Hollywood Varieties is a 1949 American film from Lippert Pictures, starring Robert Alda and a cast of vaudeville performers. The feature was directed by former film editor Paul Landres, who also edited this picture.

==Premise==
Veteran burlesque, vaudeville, and movie star Robert Alda is the master of ceremonies for this filmed presentation of an actual vaudeville show. There is no plot; some 20 variety acts take the stage over the course of an hour.

==Cast==
- Robert Alda, master of ceremonies
- Hoosier Hot Shots, musical comedians
- Shaw and Lee, comedy team
- 3 Rio Brothers, comedy team
- Glen Vernon and Eddie Ryan, comedy team
- Britt Wood, monologist
- Peggy Stewart, specialty
- Twirl, Whirl and a Girl, acrobats
- De Pina Troupe, specialty
- The Four Dandies, barbershop quartet
- Lois Ray, specialty

==Production==
Robert L. Lippert was a former exhibitor, owning a chain of movie theaters. In 1945, disappointed with the major studios' failure to make inexpensive features for smaller markets, Lippert began making his own pictures. These quickly found a market among small neighborhood theaters, especially in rural areas.

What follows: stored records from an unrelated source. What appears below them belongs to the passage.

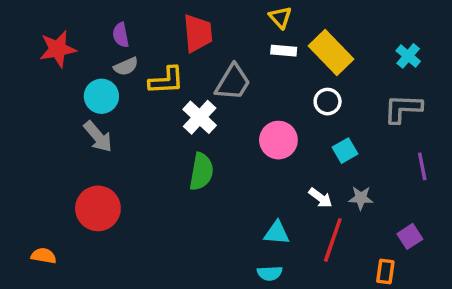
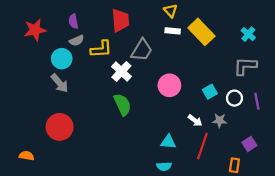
white circle: (328, 102) -> (234, 98), moved
green semicircle: (201, 172) -> (122, 104), turned -35

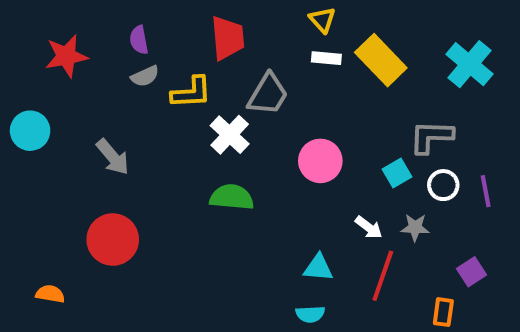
cyan cross: (248, 34) -> (469, 64), size x1.6
cyan circle: (62, 59) -> (30, 131), moved
gray L-shape: (245, 66) -> (431, 137), moved
green semicircle: (122, 104) -> (232, 197), turned -60

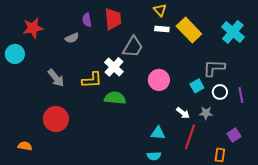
purple semicircle: (139, 40) -> (87, 20), moved
yellow L-shape: (191, 92) -> (92, 80), moved
cyan circle: (30, 131) -> (15, 54), moved

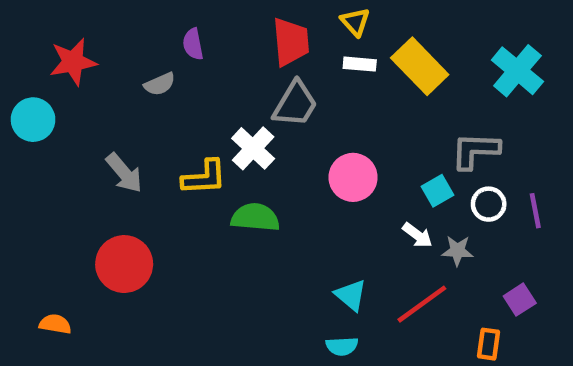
red trapezoid: (113, 19) -> (291, 42), moved
white arrow: (183, 113) -> (417, 235), moved
cyan triangle: (158, 133) -> (351, 295), turned 35
red line: (190, 137) -> (422, 304), turned 35

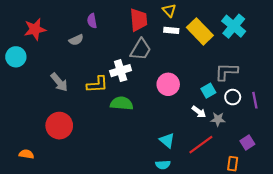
cyan cross: (517, 71) -> (234, 26), moved
white cross: (253, 148) -> (121, 71), turned 30

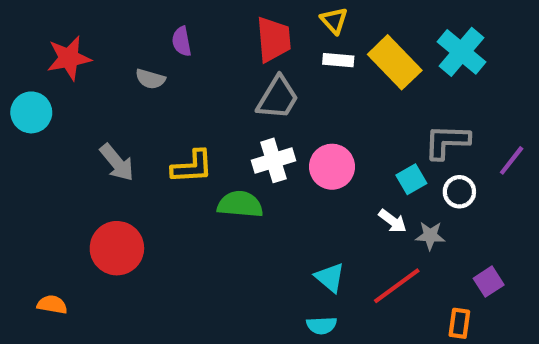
gray semicircle: (76, 40) -> (150, 79), turned 40
white cross: (121, 71) -> (274, 160), moved
purple line: (255, 100) -> (512, 160), moved, turned 49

Hollywood Varieties was produced in five days by former vaudevillian June Ormond. The film was one of a series of low-budget, hourlong musical revues financed by Robert L. Lippert. According to June Ormond:

I wrote this little beginning about vaudeville dying, and Bob Lippert loved it. The picture cost $10,000. 1 got all the acts I knew from my years on the road. We shot with three cameras in a downtown L.A. theater. I worked day and night on the picture, even slept on the set. Only problem was, I hadn't come up with the ending yet. I had 20 minutes — the crew was gonna quit at five and we couldn't afford to keep 'em around. I made one of my choreography maps with the dots, an' I said, 'Gimme a few minutes.' There was almost 100 people on the set, but I got 'em all where they had to go."

==Reception==
Showmen's Trade Review predicted that Hollywood Varieties "should do well in the small towns and rural sections where there is little chance to see a vaudeville show. It is a film that should attract because it is a good show. There is no storyline to tie the acts together. Just a group of vaudevillians doing their stuff to entertain the customers." Trade reviewer Pete Harrison was more critical but still passed the picture: "Worth booking on a double bill in secondary theaters. It is a series of vaudeville acts, with well known new and old entertainers... [it] has about everything one expects to see in a vaudeville show — dancing, singing, roller skating, trained seals, comedians, acrobats, trained dogs, and a master of ceremonies. Some are interesting, some fair, and some just so-so. But on the whole the picture should get by with those who are not too fussy." Motion Picture Daily described the picture as a matter of taste but noted the novel idea: "The picture is a straightaway presentation of a wide variety of vaudeville turns, with Robert Alda, the only picture name in the cast, functioning as MC. It is therefore as good or as bad as a given picture audience may happen to consider the current supply of vaudeville talent good or bad. That makes the film a fair and proper implement for giving the vaudeville idea a test run." The film was successful and was followed by Holiday Rhythm (1950).